▼
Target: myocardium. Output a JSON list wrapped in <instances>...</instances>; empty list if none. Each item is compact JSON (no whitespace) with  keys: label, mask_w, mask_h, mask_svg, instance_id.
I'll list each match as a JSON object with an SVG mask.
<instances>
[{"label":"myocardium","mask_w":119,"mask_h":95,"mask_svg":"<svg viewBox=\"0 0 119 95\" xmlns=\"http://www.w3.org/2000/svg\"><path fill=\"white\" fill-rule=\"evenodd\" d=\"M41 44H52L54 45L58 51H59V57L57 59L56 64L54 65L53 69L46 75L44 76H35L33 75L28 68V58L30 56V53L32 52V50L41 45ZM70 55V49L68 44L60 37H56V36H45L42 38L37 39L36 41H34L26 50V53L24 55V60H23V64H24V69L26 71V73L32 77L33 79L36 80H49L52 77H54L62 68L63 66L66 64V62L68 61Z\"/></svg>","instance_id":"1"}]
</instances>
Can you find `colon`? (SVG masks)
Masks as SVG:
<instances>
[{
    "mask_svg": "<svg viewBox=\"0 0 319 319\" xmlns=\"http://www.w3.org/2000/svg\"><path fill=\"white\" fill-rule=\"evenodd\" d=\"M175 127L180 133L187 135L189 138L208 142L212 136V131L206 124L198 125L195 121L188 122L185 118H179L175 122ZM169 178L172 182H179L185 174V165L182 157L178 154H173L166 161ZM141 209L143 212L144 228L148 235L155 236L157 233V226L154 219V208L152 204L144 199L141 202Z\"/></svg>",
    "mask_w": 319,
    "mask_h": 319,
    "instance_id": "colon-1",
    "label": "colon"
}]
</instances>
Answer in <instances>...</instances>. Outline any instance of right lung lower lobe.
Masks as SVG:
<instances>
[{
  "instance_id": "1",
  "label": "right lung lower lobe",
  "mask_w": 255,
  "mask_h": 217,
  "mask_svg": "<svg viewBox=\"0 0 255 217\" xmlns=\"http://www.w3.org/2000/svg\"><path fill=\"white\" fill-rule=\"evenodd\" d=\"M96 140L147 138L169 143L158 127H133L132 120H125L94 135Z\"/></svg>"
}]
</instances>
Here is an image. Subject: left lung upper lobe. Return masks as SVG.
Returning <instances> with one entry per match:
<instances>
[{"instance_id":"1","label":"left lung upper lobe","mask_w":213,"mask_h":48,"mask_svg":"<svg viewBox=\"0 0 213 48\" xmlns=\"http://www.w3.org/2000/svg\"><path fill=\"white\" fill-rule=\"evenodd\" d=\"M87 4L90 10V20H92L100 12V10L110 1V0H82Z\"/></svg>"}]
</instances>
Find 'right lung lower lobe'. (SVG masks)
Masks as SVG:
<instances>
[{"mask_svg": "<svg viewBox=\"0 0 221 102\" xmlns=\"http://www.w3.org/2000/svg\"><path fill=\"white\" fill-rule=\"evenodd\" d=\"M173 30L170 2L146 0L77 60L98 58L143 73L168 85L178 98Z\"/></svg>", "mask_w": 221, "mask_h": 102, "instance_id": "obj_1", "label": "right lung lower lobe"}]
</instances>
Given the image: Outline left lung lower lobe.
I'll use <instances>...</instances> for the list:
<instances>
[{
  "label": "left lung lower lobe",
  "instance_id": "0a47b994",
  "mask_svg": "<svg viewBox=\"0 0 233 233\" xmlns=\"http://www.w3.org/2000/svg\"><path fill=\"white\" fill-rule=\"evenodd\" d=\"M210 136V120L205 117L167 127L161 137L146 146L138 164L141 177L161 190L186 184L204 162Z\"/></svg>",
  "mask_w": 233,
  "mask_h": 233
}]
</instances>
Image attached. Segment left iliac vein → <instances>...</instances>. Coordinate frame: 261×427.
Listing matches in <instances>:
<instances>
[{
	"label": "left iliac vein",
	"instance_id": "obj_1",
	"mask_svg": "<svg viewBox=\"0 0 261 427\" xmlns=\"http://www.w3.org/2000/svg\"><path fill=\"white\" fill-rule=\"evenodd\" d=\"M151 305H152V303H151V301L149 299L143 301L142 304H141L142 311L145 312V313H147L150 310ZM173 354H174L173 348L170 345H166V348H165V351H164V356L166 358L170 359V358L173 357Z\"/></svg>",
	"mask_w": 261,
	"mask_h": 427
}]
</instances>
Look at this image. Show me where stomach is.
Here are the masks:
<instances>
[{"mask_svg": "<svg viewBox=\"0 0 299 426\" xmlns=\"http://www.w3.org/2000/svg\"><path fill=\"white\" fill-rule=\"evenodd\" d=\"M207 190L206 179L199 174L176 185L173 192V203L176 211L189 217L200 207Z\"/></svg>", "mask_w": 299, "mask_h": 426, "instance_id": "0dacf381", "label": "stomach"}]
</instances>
▲
## WORK INSTRUCTIONS
Everything in the data must be repeated exactly; leave no line out.

## ANSWER BOX
Target: myocardium. Output a JSON list wrapped in <instances>...</instances>; empty list if none. Each item is compact JSON (no whitespace) with  keys: label, mask_w, mask_h, mask_svg, instance_id.
I'll list each match as a JSON object with an SVG mask.
<instances>
[{"label":"myocardium","mask_w":119,"mask_h":95,"mask_svg":"<svg viewBox=\"0 0 119 95\" xmlns=\"http://www.w3.org/2000/svg\"><path fill=\"white\" fill-rule=\"evenodd\" d=\"M41 44H52L54 45L58 51H59V57L57 59L56 64L54 65L53 69L46 75L44 76H35L33 75L28 68V58L30 56V53L32 52V50L41 45ZM70 55V49L68 44L60 37H56V36H45L42 38L37 39L36 41H34L26 50V53L24 55V60H23V64H24V69L26 71V73L32 77L33 79L36 80H49L52 77H54L62 68L63 66L66 64V62L68 61Z\"/></svg>","instance_id":"1"}]
</instances>
Can you find `colon`? (SVG masks)
Masks as SVG:
<instances>
[{
    "mask_svg": "<svg viewBox=\"0 0 319 319\" xmlns=\"http://www.w3.org/2000/svg\"><path fill=\"white\" fill-rule=\"evenodd\" d=\"M175 127L180 133L187 135L189 138L208 142L212 136V131L206 124L198 125L195 121L188 122L185 118H179L175 122ZM169 178L172 182H179L185 174V165L182 157L178 154H173L166 161ZM141 209L143 212L144 228L148 235L155 236L157 233V226L154 219V208L152 204L144 199L141 202Z\"/></svg>",
    "mask_w": 319,
    "mask_h": 319,
    "instance_id": "colon-1",
    "label": "colon"
}]
</instances>
Answer in <instances>...</instances>. Outline any instance of right lung lower lobe.
Masks as SVG:
<instances>
[{
  "instance_id": "1",
  "label": "right lung lower lobe",
  "mask_w": 255,
  "mask_h": 217,
  "mask_svg": "<svg viewBox=\"0 0 255 217\" xmlns=\"http://www.w3.org/2000/svg\"><path fill=\"white\" fill-rule=\"evenodd\" d=\"M96 140L147 138L169 143L158 127H133L132 120H125L94 135Z\"/></svg>"
}]
</instances>
Here is an image. Subject: left lung upper lobe. Return masks as SVG.
Returning <instances> with one entry per match:
<instances>
[{"instance_id":"1","label":"left lung upper lobe","mask_w":213,"mask_h":48,"mask_svg":"<svg viewBox=\"0 0 213 48\" xmlns=\"http://www.w3.org/2000/svg\"><path fill=\"white\" fill-rule=\"evenodd\" d=\"M87 4L90 10V20H92L100 12V10L110 1V0H82Z\"/></svg>"}]
</instances>
Find 'right lung lower lobe'. (SVG masks)
Masks as SVG:
<instances>
[{"mask_svg": "<svg viewBox=\"0 0 221 102\" xmlns=\"http://www.w3.org/2000/svg\"><path fill=\"white\" fill-rule=\"evenodd\" d=\"M173 30L170 2L146 0L77 60L98 58L143 73L168 85L178 98Z\"/></svg>", "mask_w": 221, "mask_h": 102, "instance_id": "obj_1", "label": "right lung lower lobe"}]
</instances>
Given the image: Outline left lung lower lobe.
I'll use <instances>...</instances> for the list:
<instances>
[{
  "label": "left lung lower lobe",
  "instance_id": "0a47b994",
  "mask_svg": "<svg viewBox=\"0 0 233 233\" xmlns=\"http://www.w3.org/2000/svg\"><path fill=\"white\" fill-rule=\"evenodd\" d=\"M210 136V120L205 117L167 127L161 137L146 146L138 164L141 177L161 190L186 184L204 162Z\"/></svg>",
  "mask_w": 233,
  "mask_h": 233
}]
</instances>
Image attached. Segment left iliac vein → <instances>...</instances>. Coordinate frame: 261×427.
Listing matches in <instances>:
<instances>
[{
	"label": "left iliac vein",
	"instance_id": "obj_1",
	"mask_svg": "<svg viewBox=\"0 0 261 427\" xmlns=\"http://www.w3.org/2000/svg\"><path fill=\"white\" fill-rule=\"evenodd\" d=\"M151 305H152V303H151V301L149 299L143 301L142 304H141L142 311L145 312V313H147L150 310ZM173 354H174L173 348L170 345H166V348H165V351H164V356L166 358L170 359V358L173 357Z\"/></svg>",
	"mask_w": 261,
	"mask_h": 427
}]
</instances>
Look at this image. Show me where stomach is.
Here are the masks:
<instances>
[{"mask_svg": "<svg viewBox=\"0 0 299 426\" xmlns=\"http://www.w3.org/2000/svg\"><path fill=\"white\" fill-rule=\"evenodd\" d=\"M207 190L206 179L199 174L176 185L173 192V203L176 211L189 217L200 207Z\"/></svg>", "mask_w": 299, "mask_h": 426, "instance_id": "0dacf381", "label": "stomach"}]
</instances>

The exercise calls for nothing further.